Alkali / alkaline earth metal salts of aliphatic sulfonic acids include alkali / alkaline earth metal salts of alkane sulfonic acids having 1 to 8 carbon atoms, or alkyl groups of alkali / alkaline earth metal salts of such alkane sulfonic acids. Alkali / alkaline earth metal salts of sulfonic acids partially substituted with fluorine atoms, and further alkali / alkaline earth metal salts of perfluoroalkanesulfonic acids having 1 to 8 carbon atoms can be preferably used. Preferable specific examples include perfluoroethanesulfonic acid sodium salt and perfluorobutanesulfonic acid potassium salt.

Among the components (D) in the present invention, more preferable alkali / alkaline earth metal salts include alkali / alkaline earth metal salts of aromatic sulfonic acids and alkali / alkaline earth metal salts of perfluoroalkanesulfonic acids. be able to.
In this invention, the usage-amount of a component (D) is 0.001-1 weight part with respect to 100 weight part of components (A), 0.01-0.9 weight part is preferable, 0.1-0. 8 parts by weight is more preferable, and 0.4 to 0.7 is most preferable. When the component (D) exceeds 1 part by weight, the melt stability is significantly lowered, and the mechanical properties of the resin composition are greatly lowered. Moreover, when a component (D) is less than 0.001 weight part, it exists in the tendency for the flame retardance of a resin composition to fall, and the high flame retardance (for example, V-0) made into the objective of this invention cannot be achieved.
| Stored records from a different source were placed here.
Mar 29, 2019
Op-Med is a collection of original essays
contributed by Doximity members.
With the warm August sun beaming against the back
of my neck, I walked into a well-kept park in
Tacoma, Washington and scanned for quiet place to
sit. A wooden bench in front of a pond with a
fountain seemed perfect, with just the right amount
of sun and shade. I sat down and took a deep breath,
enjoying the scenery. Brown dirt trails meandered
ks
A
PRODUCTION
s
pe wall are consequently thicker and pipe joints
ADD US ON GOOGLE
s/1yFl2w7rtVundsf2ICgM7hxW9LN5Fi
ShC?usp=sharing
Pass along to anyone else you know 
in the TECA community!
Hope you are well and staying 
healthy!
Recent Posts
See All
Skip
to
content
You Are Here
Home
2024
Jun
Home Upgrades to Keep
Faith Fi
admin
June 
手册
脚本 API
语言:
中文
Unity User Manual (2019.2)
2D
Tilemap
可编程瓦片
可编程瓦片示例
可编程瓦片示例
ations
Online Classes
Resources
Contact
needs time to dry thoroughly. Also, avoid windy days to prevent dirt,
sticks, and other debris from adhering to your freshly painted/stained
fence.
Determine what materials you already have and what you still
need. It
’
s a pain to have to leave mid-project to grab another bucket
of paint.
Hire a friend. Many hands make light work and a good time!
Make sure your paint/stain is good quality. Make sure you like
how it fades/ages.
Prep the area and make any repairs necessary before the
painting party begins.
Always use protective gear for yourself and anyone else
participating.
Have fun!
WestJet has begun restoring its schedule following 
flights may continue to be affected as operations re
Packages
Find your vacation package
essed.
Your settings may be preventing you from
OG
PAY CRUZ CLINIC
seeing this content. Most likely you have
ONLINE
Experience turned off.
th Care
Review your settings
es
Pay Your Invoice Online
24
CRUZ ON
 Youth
Component (E) used in the present invention is a fluoropolymer, and is used for the purpose of preventing dripping of combustion products. Component (E) that can be preferably used in the present invention is a fluoropolymer having a fibril forming ability, and a tetrafluoroethylene polymer of polytetrafluoroethylene or a tetrafluoroethylene / propylene copolymer can be preferably used. Particularly preferred is polytetrafluoroethylene.
Component (E) includes fine powdery fluoropolymer, aqueous dispersion of fluoropolymer, powdered mixture with second resin such as acrylonitrile / styrene copolymer (AS) and polymethyl methacrylate (PMMA), etc. Any form of fluoropolymer can be used.
As an aqueous dispersion of a fluoropolymer that can be preferably used in the present invention, “Teflon 30J (registered trademark)” manufactured by Mitsui DuPont Fluorochemical Co., Ltd., “Polyflon D-1 (registered trademark)” manufactured by Daikin Industries, Ltd., “Polyfluorocarbon” “D-2 (registered trademark)”, “Polyflon D-2C (registered trademark)”, “Polyflon D-2CE (registered trademark)” can be exemplified.
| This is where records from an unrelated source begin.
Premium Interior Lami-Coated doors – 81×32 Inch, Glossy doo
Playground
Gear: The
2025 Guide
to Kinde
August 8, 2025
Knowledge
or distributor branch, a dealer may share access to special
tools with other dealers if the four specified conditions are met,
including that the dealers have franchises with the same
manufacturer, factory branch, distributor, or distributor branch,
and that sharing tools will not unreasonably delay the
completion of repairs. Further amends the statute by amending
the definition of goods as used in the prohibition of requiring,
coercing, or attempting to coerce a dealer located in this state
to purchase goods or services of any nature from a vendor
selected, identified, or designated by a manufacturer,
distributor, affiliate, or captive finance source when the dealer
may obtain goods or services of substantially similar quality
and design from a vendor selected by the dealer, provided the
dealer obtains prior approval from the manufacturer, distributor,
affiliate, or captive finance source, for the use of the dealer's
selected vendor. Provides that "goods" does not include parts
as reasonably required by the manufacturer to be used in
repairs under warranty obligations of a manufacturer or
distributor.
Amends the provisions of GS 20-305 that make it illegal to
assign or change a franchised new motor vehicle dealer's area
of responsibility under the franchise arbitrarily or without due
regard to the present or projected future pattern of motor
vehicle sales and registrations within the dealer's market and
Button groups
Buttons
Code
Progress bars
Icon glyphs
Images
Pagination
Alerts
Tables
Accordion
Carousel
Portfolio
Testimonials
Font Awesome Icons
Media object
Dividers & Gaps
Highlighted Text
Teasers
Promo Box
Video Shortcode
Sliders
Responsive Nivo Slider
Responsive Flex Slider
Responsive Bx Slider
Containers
In the present invention, as the component (E), a fluoropolymer made into a powdery mixture with a second resin such as AS or PMMA can also be suitably used. However, a powdery mixture with these second resins can also be used. Techniques relating to the fluoropolymers disclosed in JP-A-9-95583, JP-A-11-49912, JP-A-2000-143966, JP-A-2000-297189, and the like. As a fluoropolymer in the form of a powder mixture with these second resins that can be preferably used in the present invention, “Blendex 499 (registered trademark)” manufactured by GE Specialty Chemicals, Inc., “Metablene A-3800 (registered trademark) manufactured by Mitsubishi Rayon Co., Ltd.” Trademark) ”.
The compounding amount of component (E) in the present invention is 0.01 to 1 part by weight, preferably 0.05 to 0.8 part by weight, more preferably 0.1 to 100 parts by weight of component (A). -0.7 parts by weight. When the component (E) exceeds 1 part by weight, the mechanical properties of the resin composition tend to decrease. Moreover, when a component (E) is less than 0.01 weight part, dripping of a combustible material tends to arise and it exists in the tendency for combustibility to fall.

In the aromatic polycarbonate resin composition of the present invention, a colorant, a lubricant, a release agent, a heat stabilizer, an antioxidant, an ultraviolet absorber, an antistatic agent, and the like can be further added as necessary.
The amount of the additive used is usually 5 parts by weight or less, preferably 3 parts by weight or less, more preferably 1 part by weight or less with respect to 100 parts by weight of the total amount of the resin composition.
Next, the manufacturing method of the aromatic polycarbonate resin composition of this invention is demonstrated. Ingredients (D) and (E) are blended as necessary in order to enhance the flame retardancy, but here, a case where all of (A) to (E) are included will be described.
The resin composition of the present invention can be obtained by blending the above components (A) to (E) and other components as necessary in the above composition ratio, and melt-kneading with an extruder or the like. At this time, blending of each component and melt kneading use a commonly used device, for example, a premixing device such as a tumbler or ribbon blender, a melt kneading device such as a single screw extruder, a twin screw extruder, or a kneader. I can do it. In addition, the raw materials can be supplied to the melt-kneading apparatus after the respective components are mixed in advance. It is also possible to supply each component independently to the melt-kneading apparatus.
In producing the aromatic polycarbonate resin composition of the present invention, the shape of the component (A) is not particularly limited, and examples thereof include pellets, powders, and flakes.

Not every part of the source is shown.